Kementan Bangun Embung, Lahan Pertanian di Tiga Desa Teraliri Air

Rosa Anggreati • 24 September 2022 22:45
Nganjuk: Kementerian Pertanian (Kementan) memaksimalkan potensi pertanian di Kecamatan Bagor, Kabupaten Nganjuk, Jawa Timur. Kementan membangun embung untuk membantu ketersediaan air.
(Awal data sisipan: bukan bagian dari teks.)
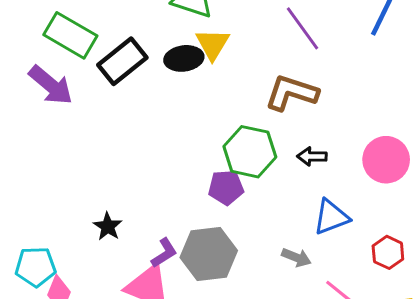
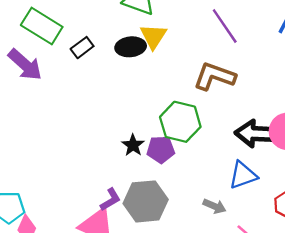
black rectangle: (122, 61) -> (82, 48), size x0.6
black arrow: (312, 156) -> (256, 134), moved, size x1.8
black star: (108, 226) -> (133, 145), moved

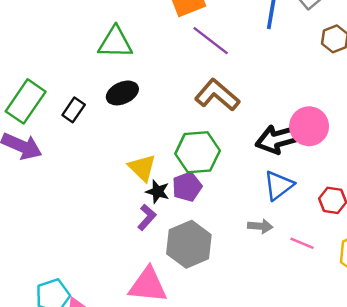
green rectangle: (42, 26) -> (26, 101), turned -69
yellow triangle: (153, 36) -> (142, 168), moved
brown L-shape: (215, 76) -> (217, 95), turned 39
purple L-shape: (110, 200) -> (147, 217), moved

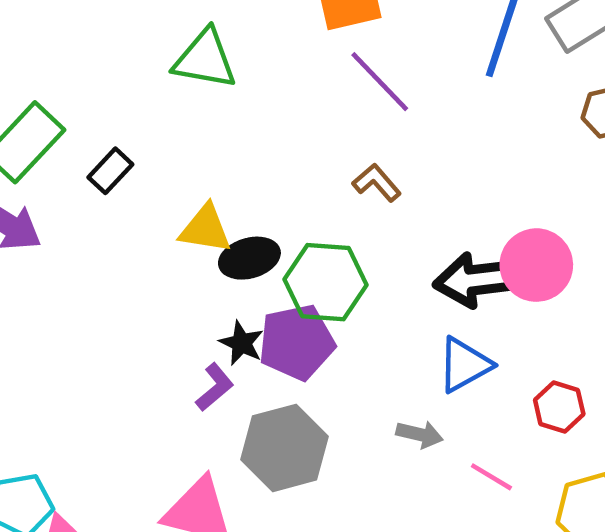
black ellipse: (122, 93) -> (249, 258), moved
brown L-shape: (217, 95) -> (377, 183), size x0.6
yellow triangle: (142, 168) -> (205, 229), moved, turned -44
purple pentagon: (187, 187) -> (297, 342), size x1.4

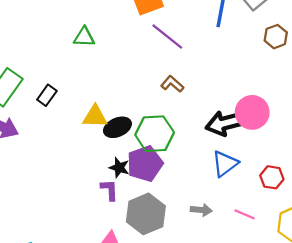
green triangle: (205, 59) -> (84, 37), size x0.7
purple L-shape: (215, 387) -> (109, 190), turned -45
gray arrow: (420, 434) -> (201, 210), moved

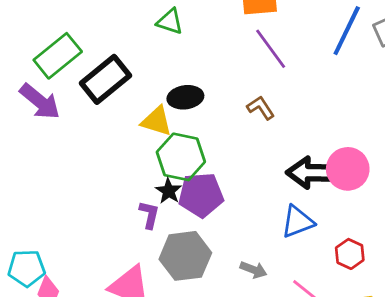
black rectangle: (47, 95) -> (105, 79), size x1.8
black ellipse: (117, 127) -> (185, 97), moved
green hexagon: (155, 134) -> (181, 157), moved

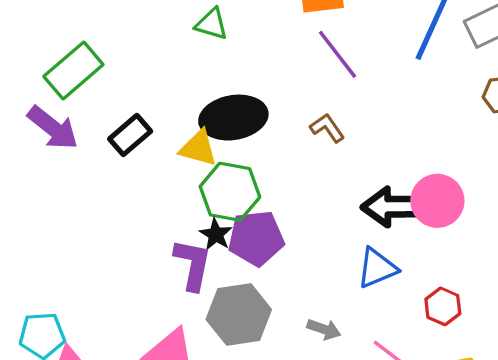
black rectangle: (105, 79) -> (130, 135), moved, size x0.7
black ellipse: (185, 97) -> (233, 118), size x1.5
purple L-shape: (149, 215) -> (193, 265), size x1.5

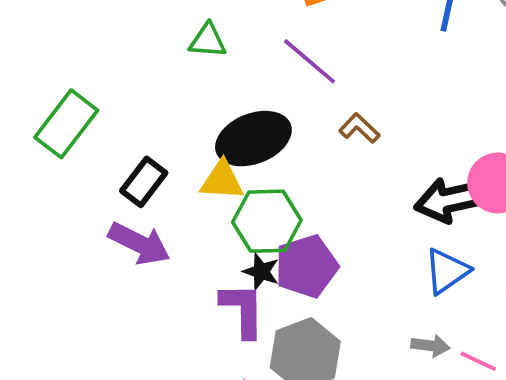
purple line: (338, 54) -> (310, 61), moved
purple arrow: (53, 128) -> (139, 244), moved
gray arrow: (324, 329) -> (430, 346), moved

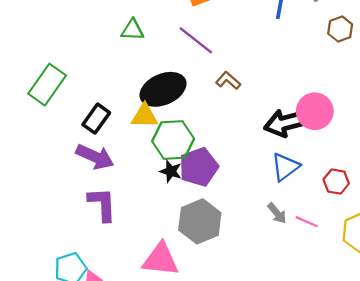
purple L-shape: (243, 310) -> (102, 204), moved
gray arrow: (430, 346) -> (277, 213), turned 45

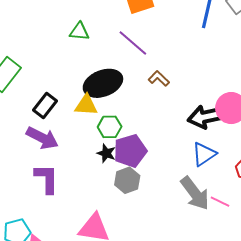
green hexagon: (173, 140) -> (110, 127), size x0.7
gray arrow: (277, 213) -> (195, 193), size x1.8
gray hexagon: (200, 221) -> (127, 180), moved, size x0.7

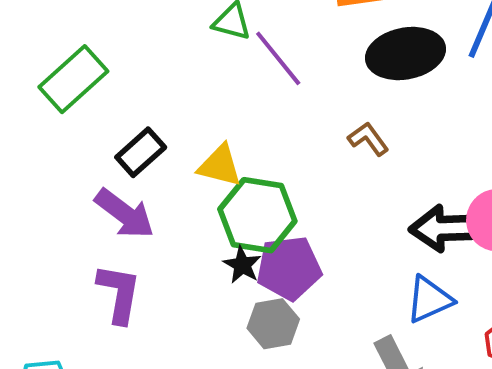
purple line: (133, 43) -> (278, 58), moved
black ellipse: (103, 83) -> (406, 54), moved
green hexagon: (110, 127) -> (257, 215), size x1.6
Embung ini mengairi lahan pertanian di tiga desa.
 
Menteri Pertanian (Mentan) Syahrul Yasin Limpo mengatakan lahan pertanian membutuhkan water management. 
 
"Ketersediaan air adalah hal penting yang harus ada untuk pertanian. Karena hal itu turut menentukan kualitas hasil pertanian. Oleh karena itu, Kementan membantu petani dengan menyediakan embung. Ini adalah bagian dari water management untuk pertanian," ujar Mentan Syahrul.

Bagaimana tanggapan anda mengenai artikel ini?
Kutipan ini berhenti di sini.